I’m indebted to an old colleague for giving me this way of looking at performance tuning. I’m sure he’d recognise the pub too!
How Much Tuning Do We Need?
The better question is how fast does your system go when configured sensibly, and how fast is it supposed to go.
If you have not got a simple model for the required performance of your system, and a way of comparing the performance of the system against that realistic model, then you cannot do anything other than theoretical tuning and you’ll never be happy to say you’re finished, or your users will never be happy.
There’s a theoretical state we’re aiming for. It’s something like this:
If we can prove that the system, as it is now, can process a whole day’s worth of data in under an hour, we can probably stop tuning it and just go down the pub.
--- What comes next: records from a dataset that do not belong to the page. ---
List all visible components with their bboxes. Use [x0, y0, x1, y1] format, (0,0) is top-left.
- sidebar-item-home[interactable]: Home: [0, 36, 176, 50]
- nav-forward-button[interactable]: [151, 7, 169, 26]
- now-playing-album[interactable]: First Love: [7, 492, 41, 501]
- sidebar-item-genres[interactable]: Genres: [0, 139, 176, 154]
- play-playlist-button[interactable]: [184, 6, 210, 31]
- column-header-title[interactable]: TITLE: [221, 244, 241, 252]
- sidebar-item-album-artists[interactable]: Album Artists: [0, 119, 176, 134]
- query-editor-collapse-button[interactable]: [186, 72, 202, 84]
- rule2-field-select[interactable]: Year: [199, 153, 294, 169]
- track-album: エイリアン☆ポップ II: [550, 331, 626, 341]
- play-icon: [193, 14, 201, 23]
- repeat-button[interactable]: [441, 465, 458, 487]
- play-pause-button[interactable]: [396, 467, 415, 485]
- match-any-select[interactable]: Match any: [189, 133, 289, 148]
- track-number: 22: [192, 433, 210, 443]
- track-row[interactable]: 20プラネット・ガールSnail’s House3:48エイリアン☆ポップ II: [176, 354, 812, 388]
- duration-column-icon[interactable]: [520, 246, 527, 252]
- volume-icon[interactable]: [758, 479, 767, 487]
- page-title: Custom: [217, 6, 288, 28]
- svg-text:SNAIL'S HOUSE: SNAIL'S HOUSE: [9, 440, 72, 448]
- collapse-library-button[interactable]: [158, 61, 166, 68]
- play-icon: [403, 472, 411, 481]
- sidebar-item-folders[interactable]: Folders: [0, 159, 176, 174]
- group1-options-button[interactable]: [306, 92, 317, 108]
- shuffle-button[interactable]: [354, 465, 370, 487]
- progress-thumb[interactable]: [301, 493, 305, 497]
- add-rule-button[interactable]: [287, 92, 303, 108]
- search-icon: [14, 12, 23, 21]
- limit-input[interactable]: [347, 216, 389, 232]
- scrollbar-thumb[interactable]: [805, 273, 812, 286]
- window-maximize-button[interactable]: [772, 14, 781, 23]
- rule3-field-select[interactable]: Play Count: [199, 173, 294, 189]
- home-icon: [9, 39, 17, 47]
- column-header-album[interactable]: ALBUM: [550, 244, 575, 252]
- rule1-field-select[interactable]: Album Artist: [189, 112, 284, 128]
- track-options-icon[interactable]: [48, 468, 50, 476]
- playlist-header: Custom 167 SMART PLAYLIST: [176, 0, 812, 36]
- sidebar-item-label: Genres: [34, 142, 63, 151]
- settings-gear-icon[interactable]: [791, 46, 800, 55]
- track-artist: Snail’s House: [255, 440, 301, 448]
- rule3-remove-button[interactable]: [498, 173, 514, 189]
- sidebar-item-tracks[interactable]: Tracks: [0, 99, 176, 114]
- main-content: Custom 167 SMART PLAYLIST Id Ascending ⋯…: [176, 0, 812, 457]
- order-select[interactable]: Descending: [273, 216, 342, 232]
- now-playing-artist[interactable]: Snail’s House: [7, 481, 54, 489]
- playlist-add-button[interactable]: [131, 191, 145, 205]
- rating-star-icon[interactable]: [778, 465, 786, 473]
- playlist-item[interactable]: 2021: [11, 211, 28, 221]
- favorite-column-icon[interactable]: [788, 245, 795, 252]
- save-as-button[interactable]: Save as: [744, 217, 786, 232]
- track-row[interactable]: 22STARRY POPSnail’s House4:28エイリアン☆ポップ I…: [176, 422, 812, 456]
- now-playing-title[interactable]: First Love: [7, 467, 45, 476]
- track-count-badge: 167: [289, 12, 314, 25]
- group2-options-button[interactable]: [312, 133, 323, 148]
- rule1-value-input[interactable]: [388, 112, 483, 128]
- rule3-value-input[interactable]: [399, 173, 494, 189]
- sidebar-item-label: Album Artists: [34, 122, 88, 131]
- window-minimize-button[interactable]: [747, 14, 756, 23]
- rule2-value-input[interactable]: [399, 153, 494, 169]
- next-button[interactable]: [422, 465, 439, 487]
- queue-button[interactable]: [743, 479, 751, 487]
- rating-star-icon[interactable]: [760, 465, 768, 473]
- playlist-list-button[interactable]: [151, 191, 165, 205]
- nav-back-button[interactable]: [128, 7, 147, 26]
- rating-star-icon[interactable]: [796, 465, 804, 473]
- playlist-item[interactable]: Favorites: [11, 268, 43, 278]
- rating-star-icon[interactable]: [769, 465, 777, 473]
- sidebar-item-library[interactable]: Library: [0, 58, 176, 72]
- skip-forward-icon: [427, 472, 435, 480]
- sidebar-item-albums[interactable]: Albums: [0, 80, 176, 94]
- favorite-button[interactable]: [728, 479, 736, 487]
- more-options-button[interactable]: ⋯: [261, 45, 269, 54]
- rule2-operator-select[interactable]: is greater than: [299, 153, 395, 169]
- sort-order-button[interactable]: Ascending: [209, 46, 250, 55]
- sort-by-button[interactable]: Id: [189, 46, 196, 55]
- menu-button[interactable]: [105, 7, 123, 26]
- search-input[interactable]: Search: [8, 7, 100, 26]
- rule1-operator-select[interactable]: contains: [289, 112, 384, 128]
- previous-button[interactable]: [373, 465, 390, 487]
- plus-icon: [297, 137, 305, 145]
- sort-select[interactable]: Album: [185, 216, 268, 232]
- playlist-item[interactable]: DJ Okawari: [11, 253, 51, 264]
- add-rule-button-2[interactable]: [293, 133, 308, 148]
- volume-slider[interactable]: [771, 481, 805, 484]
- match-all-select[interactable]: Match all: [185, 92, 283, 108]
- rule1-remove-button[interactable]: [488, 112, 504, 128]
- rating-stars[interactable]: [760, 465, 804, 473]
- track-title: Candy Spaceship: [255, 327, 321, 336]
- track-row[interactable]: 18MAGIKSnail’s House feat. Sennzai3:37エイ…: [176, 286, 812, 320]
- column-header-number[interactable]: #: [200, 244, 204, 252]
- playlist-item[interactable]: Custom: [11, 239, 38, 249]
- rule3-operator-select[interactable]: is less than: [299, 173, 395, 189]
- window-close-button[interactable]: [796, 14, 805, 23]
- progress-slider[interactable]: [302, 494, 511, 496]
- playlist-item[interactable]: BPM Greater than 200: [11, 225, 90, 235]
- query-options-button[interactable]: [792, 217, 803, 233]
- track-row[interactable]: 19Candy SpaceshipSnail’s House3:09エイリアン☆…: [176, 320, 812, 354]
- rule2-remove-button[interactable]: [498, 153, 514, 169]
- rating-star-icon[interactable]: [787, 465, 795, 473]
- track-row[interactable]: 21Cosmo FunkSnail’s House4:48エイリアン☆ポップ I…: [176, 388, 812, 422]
What Do You Need To Go Down The Pub?
To get to this state, we need a system that works efficiently on the sort of hardware we’re prepared to deploy. The first thing we’re trying to work out is whether the thing we’ve made so far ALREADY is that! If it is, then after each increment of tuning, we go back to this premise.
We also will need:
- Expected daily load (now and in the likely future)
- Expected peak load (if there’s a chance, for instance, that the system does most of its work within a short period of time)
- Expected reasonable budget for running replicas of nodes within the system
- Organization’s desired trade off between engineering time and machine time
If you have a system that can’t horizontally scale, then some of the above might not apply.
Similarly, if the system does all of its business in a 20 minute window (as can be the case for systems which process enquiries after a TV ad) then you need to modify the expectation appropriately – in this case, if the total load needs to execute in 20 minutes, if we can execute it in around about 2, then we can go to the pub!
What Does This Prove?
This methodology does not tell you how to tune your system. It doesn’t make it faster or slower. It does not tell you what your NFRs are. However, this is a way to try to coerce all the data you’re considering into a shape that’s simple and complete. You must:
- Understand your goal
- Trade off machine time vs tuning time
- Stop when it’s good enough, rather than agonise over “perfection”
- Be able to explain why you think it’s performant enough that you can “go to the pub”
An extra tip: explain the performance in user language, not system language. Then you will get the buy in of your stakeholders and perhaps they’ll be down the pub with you, celebrating.